Pendant les deux siècles après Mai Ume Jilmi, le pouvoir politique du Kanem se développa aussi. Les peuples voisins étaient les premiers subjugués et assimilés par l'adoption de la langue Kanuri, l'Islam et la loyauté au Mai. L'assimilation ethnique et religieuse affecta moins les gens de la campagne, et plusieurs régions de l'empire n'étaient gouvernées qu'indirectement ou étaient des états tributaires indépendants. A la fin du treizième siècle l'empire s'étendait du Kanem à l'Est du lac Tchad à Bornou à l'Ouest, et au désert dans la plus grande partie du Fezzân.
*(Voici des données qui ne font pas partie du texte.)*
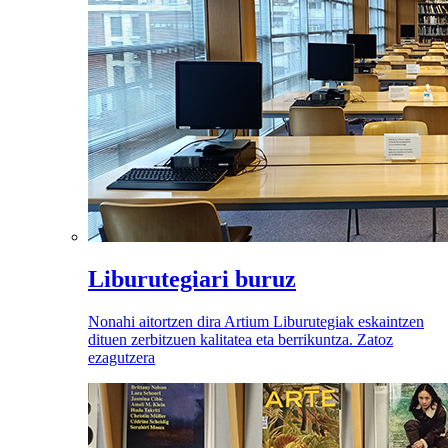
Liburutegiari buruz
Nonahi aitortzen dira Artium Liburutegiak eskaintzen
dituen zerbitzuen kalitatea eta berrikuntza. Zatoz
ezagutzera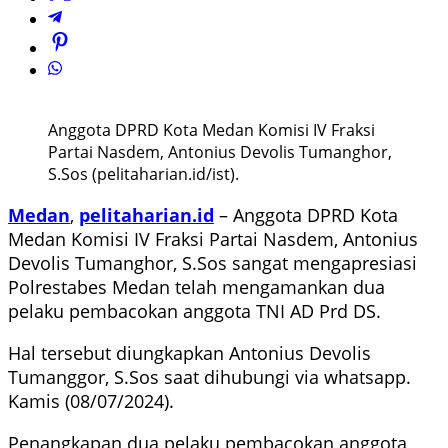
Anggota DPRD Kota Medan Komisi IV Fraksi
Partai Nasdem, Antonius Devolis Tumanghor,
S.Sos (pelitaharian.id/ist).
Medan
,
pelitaharian.id
– Anggota DPRD Kota
Medan Komisi IV Fraksi Partai Nasdem, Antonius
Devolis Tumanghor, S.Sos sangat mengapresiasi
Polrestabes Medan telah mengamankan dua
pelaku pembacokan anggota TNI AD Prd DS.
Hal tersebut diungkapkan Antonius Devolis
Tumanggor, S.Sos saat dihubungi via whatsapp.
Kamis (08/07/2024).
Penangkapan dua pelaku pembacokan anggota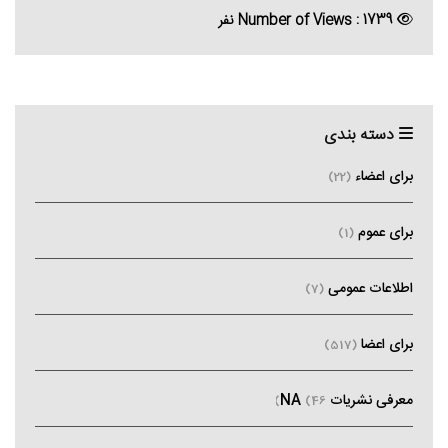
Number of Views : 1739 نفر
دسته بندی
برای اعضاء
(22)
برای عموم
(1)
اطلاعات عمومی
(7)
برای اعضا
(517)
معرفی نشریات NA
(46)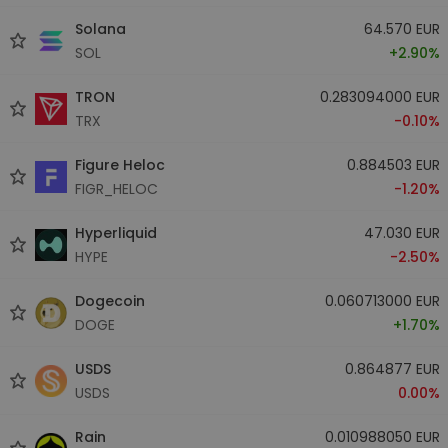
Solana
64.570 EUR
SOL
+2.90%
TRON
0.283094000 EUR
TRX
-0.10%
Figure Heloc
0.884503 EUR
FIGR_HELOC
-1.20%
Hyperliquid
47.030 EUR
HYPE
-2.50%
Dogecoin
0.060713000 EUR
DOGE
+1.70%
USDS
0.864877 EUR
USDS
0.00%
Rain
0.010988050 EUR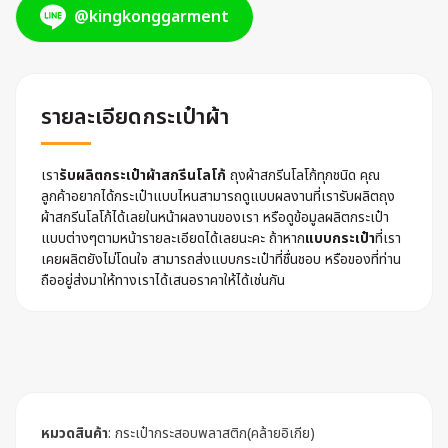
@kingkonggarment
รายละเอียดกระเป๋าผ้า
เรา
รับผลิตกระเป๋าผ้าสกรีนโลโก้
ถุงผ้าสกรีนโลโก้ทุกชนิด คุณ
ลูกค้าอยากได้กระเป๋าแบบไหนสามารถดูแบบผลงานที่เรารับผลิตถุง
ผ้าสกรีนโลโก้ได้เลยในหน้าผลงานของเรา หรือดูข้อมูลผลิตกระเป๋า
แบบต่างๆตามหน้ารายละเอียดได้เลยนะคะ ถ้าหาก
แบบกระเป๋า
ที่เรา
เคยผลิตยังไม่โดนใจ สามารถส่งแบบกระเป๋าที่ชื่นชอบ หรือของที่ท่าน
ถืออยู่ส่งมาให้ทางเราได้เสนอราคาให้ได้เช่นกัน
หมวดสินค้า
:
กระเป๋ากระสอบพลาสติก(คล้ายอิเกีย)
Mai Dâwûd (1353-56) menait non seulement une guerre civile, mais aussi l'agression extérieure des Bulala, peuple vivant à l'Est du Kanem. Pendant le règne du Mai `Umar (1380-88) la famille royale abandonna le Kanem aux Bulala et s'en fuit au Bornou, où les immigrants kanuri procédaient à subjuguer et à assimiler graduellement les So autochtones. Le conflit dynastique provoqua une anarchie au Bornou. Enfin Mai `Alî Gaji Dunama (1476-1503) restaura la stabilité et la paix. Il construisit Ngazrgamu qui fut la capitale du Bornou jusqu'en 1811. Son fils, Mai Idrîs Katakarmabe (1503-26), reconquit Kanem. Les Mais maintenaient des relations diplomatiques avec Tripoli que les Turcs ottomans conquirent en 1551. Les Ottomans à Tripoli (à la différence de ceux d'Alger) continuèrent le commerce transsaharien, surtout celui des esclaves. Grand nombre de ces esclaves étaient destinés à l'armée égyptienne. On trouvait déjà au onzième siècle 30.000. troupes de noirs au Caire. Il y avait aussi des femmes qui étaient déstinée aux chambres à coucher des skaykhs arabes au Nord de l'Afrique et Moyen-Orient. L'empire Bornou devait son existence à la demande des esclaves, et à cause de cela il conduisait des raids contre les peuples du Sud. L'or ne passait pas au Nord de l'Afrique par Bornou. Au moins l'ivoire était la seconde matière d'exportation. Comparativement à Songhay, l'empire Bornou, dit-on, servait seulement les intérêts d'un commerce oligarchique en important des biens luxueux pour leur plaisirs, mais oubliait l'homme commun.

QUESTIONS:

  1. Qu'est-ce qui explique la mort du Songhay et le silence prolongé d'un état successeur?
  2. Expliquez l'organisation d' une jamâ`a. Comment elle pouvait à la fois organiser la guerre et la politique et servir à la religion?
  3. Pourquoi Kanem/Bornou survécut-il quelques siècles plus que Songhay?